Session 36: Summary

Categories of languages

I envision the world of programming languages as a matrix of two possibilities.


                    imperative       functional
                    (stateful)       (stateless)
                +----------------+----------------+
procedural      |C     COBOL     | Lisp    SASL   |
(procedure-     |Ada   FORTRAN   | Scheme  Haskell|
 oriented)      |Basic ALGOL     | ML             |
                +----------------+----------------+
object-oriented |Smalltalk   C++ |                |
(data-oriented) |Eiffel      Java|                |
                |            C#  |                |
                +----------------+----------------+
The functional category really has two subcategories, the eager languages (on the left) and the lazy languages (on the right).

You may be wondering about the lower right corner - where are the languages there? It's quite possible to design a language, but there doesn't seem to be an efficient alternative to go there. If you try to make an object-oriented, functional language, then you end up with a language that makes extremely heavy use of memory allocation and garbage collection, since the only thing a method can do is construct new objects. (It can't change existing variables, since this would imply state.) This isn't a practical combination of features.

I want to briefly outline two particularly important languages that are a bit different.

LISP

Lisp was the first functional language, and it was one of the first programming languages ever. One of the interesting things about it is its structure. Everything in a Lisp program is described as a list. A list would be written ``(a b c d)'' - we enclose a list in parentheses, with the individual elements within the list separated by spaces.

You can nest lists in LISP. For example, ``(a (b c))'' would be a list of two elements, where the second element is itself a list of two elements.

A LISP program is represented as a list.

(defun max (x y) (if (> x y) x y))
Here, we define a function by creating a list beginning with the defun word, followed by the function name, followed by a list of the parameter names, followed by the function body. In this case, the function body is an if expression, represented as a list with if as the first element, the condition as the second element, and expressions computing the two possible return values third and fourth. In this case, the condition is itself a list, indicating to determine whether x < y.

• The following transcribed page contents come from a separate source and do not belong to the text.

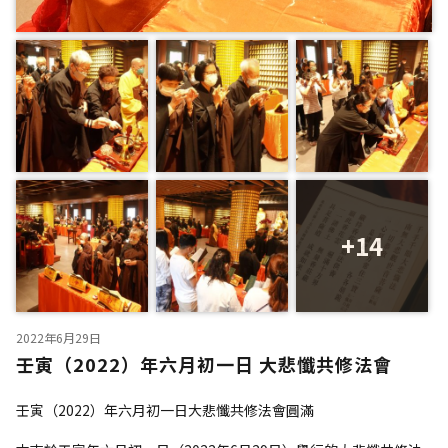
+14
2022年6月29日
壬寅（2022）年六月初一日 大悲懺共修法會
壬寅（2022）年六月初一日大悲懺共修法會圓滿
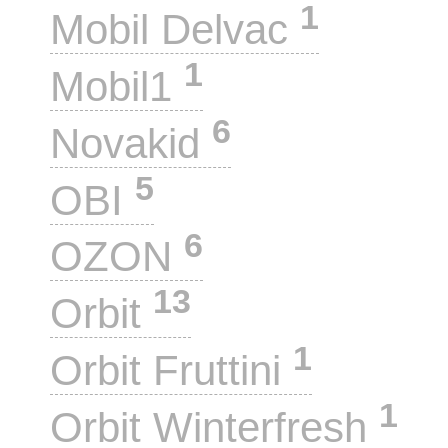
1
Mobil Delvac
1
Mobil1
6
Novakid
5
OBI
6
OZON
13
Orbit
1
Orbit Fruttini
1
Orbit Winterfresh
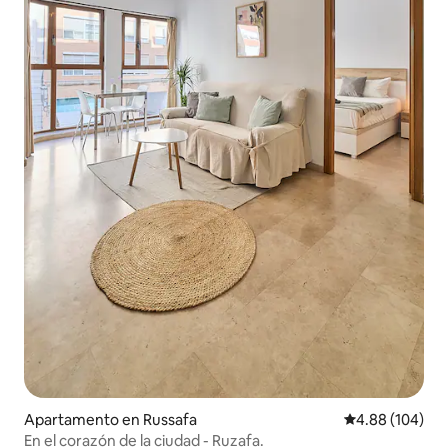
Apartamento en Russafa
Calificación pr
4.88 (104)
En el corazón de la ciudad - Ruzafa.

LISP is a functional language (with some imperative pieces). Just as significant, however, is its simplistic approach to syntax, which leads it to be particularly useful in programs that manipulate other programs.

Prolog

Most computer scientists think of there being three major categories of established programming languages - functional, object-oriented, and procedural/imperative. Prolog is in none of these categories: It is called a logical programming language.

The idea of Prolog is that you write the program by giving the program's specifications (using logical predicates), and the language system automatically determines how to accomplish those specifications.

For example, suppose we define a predicate parent(X,Y), which represents whether X is a parent of Y. Such a predicat could be defined exhastively.

parent(Cheri, Carl).
parent(Cecil, Cheri).
parent(Fort, Cecil).
parent(Dorothy, Cecil).
parent(Paul, Dorothy).
But we could also define predicates by explaining their logical connection to other predicates. The following says that A is a grandparent of B if they A is the parent of some person C who is a parent of B.
grandparent(A, B) :- parent(A, C), parent(C, B).
(Pronounce ``:-'' as if and ``,'' and and.) The following is a way of describing an ancestor predicate.
ancestor(X, X).
ancestor(A, B) :- parent(A, C), ancestor(C, B)
This says that any person X is an ancestor of himself or herself. And it says that A is an ancestor of B if A is the parent of some person C who is an ancestor of B.

Prolog is sophisticated enough to allow the definition of mathematical functions also, although these do not fit well into the paradigm. (Similarly, GUI programs fit poorly into the procedural paradigm, and computational programs don't tend to have much need for the object-oriented paradigm, so this isn't particularly damning.) Its applicability has proven to be limited, however, and people seem to be paying increasingly less attention to the idea. Some researchers are still working toward making the idea more viable, however.